Friday, January 31, 2020


Isabel Allende: A Long Petal of the Sea, Ballentine Books/Penguin Random House USA, 9780593158425, Trade Paperback,

German Edition: Dieser weite Weg,  Suhrkamp Verlag, Hardcover


Isabel Allende is one of my favorite Latin American storytellers ever since I read her famous „The House of Spirits“.  A few years ago her novels no longer held me captured as they used to and I read her more infrequently. She now has my full attention again; her latest novel “A long Petal of the Sea” was an absolute pleasure to read, written in the best tradition of Latin American storytelling.   Allende spins a captivating yarn combining historical facts of the Spanish Civil war in the 1930ties weaving them into  a love and family saga which ends in Latin America.
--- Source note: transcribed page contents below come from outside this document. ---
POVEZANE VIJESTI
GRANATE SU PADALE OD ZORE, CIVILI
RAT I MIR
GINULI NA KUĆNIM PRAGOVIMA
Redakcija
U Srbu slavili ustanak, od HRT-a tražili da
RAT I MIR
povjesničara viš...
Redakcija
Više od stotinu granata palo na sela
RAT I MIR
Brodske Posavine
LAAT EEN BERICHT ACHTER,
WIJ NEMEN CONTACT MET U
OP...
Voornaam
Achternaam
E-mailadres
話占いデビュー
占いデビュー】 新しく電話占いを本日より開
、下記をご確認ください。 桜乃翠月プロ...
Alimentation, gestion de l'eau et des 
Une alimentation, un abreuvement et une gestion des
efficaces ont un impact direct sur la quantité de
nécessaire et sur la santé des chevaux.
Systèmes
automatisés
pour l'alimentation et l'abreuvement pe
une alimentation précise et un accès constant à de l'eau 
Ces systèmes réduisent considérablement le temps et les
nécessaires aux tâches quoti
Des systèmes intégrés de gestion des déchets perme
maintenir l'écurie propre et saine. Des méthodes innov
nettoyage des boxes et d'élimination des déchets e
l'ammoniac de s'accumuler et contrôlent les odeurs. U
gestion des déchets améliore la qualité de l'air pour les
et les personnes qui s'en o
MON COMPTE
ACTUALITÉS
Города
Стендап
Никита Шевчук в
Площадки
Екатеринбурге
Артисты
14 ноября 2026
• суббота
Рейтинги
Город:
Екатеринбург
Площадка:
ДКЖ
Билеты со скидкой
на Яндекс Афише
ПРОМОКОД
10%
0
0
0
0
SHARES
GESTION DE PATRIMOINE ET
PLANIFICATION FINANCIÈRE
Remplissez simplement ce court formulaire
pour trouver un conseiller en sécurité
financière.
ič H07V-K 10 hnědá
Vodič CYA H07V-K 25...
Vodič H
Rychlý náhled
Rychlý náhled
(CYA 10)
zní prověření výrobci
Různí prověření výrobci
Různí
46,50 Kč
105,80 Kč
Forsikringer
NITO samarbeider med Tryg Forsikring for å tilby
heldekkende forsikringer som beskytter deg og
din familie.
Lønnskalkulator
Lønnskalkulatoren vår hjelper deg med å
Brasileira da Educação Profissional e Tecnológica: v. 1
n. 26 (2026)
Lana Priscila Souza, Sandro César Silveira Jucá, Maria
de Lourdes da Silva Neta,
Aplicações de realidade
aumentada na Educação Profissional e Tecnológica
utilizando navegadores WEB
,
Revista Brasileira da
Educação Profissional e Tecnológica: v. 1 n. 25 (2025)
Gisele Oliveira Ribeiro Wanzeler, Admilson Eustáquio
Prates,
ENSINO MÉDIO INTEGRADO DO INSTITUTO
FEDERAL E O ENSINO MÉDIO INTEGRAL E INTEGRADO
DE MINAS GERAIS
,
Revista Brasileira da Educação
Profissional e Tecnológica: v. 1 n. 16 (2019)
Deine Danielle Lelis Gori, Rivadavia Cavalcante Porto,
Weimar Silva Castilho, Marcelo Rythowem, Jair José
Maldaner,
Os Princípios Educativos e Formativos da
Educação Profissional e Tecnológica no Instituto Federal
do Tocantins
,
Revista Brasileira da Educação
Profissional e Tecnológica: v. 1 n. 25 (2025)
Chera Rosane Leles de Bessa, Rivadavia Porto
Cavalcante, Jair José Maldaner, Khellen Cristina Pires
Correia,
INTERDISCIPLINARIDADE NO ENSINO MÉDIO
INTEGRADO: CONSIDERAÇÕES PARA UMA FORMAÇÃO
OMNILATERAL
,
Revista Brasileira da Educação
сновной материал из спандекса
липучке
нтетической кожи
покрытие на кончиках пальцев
The subject at the heart of the novel, the importance of home for wellbeing, is a very timely one, with hundred thousand fleeing their countries currently for a multitude of reasons, reminiscent of the masses that fled Europe during the 1930/40ties because of their Jewish heritage or political convictions.

Victor Dalmau comes from a family fighting Franco’s Fascists, he treating the wounded as an army doctor in the field. Among the thousands fleeing Spain over the treacherous mountains into France is Roser, a gifted pianist and the lover of his brother Gillem, pregnant with their child. In order to survive, Victor and Roser decide to enter into a marriage of convenience after it becomes clear that Gillem is dead and the only way they could gain passage on the SS Winnipeg to start a new life in Chile is as a married couple particularly since Roser is heavily pregnant.  I was completely unaware of the fact that the Chilean poet Pablo Neruda had actually chartered such a ship in 1939, the SS Winnipeg, gathering a total of two thousand refugees transporting them to a safe new life in Chile.  Allende uses these two richly drawn protagonists to describe the atrocities of the Spanish Civil war period, the ensuing hard years in Chile and Venezuela with all their political upheaval and the effect on the destiny of the Dalmau family.  Her vivid imagination and her own life experiences created a fascinating tale of love, family, and the power of belief, endurance and hope.

I loved this uplifting, compassionate saga, Roser and Victor felt like family, I was sad when their story ended after 314 pages – Allende at her best!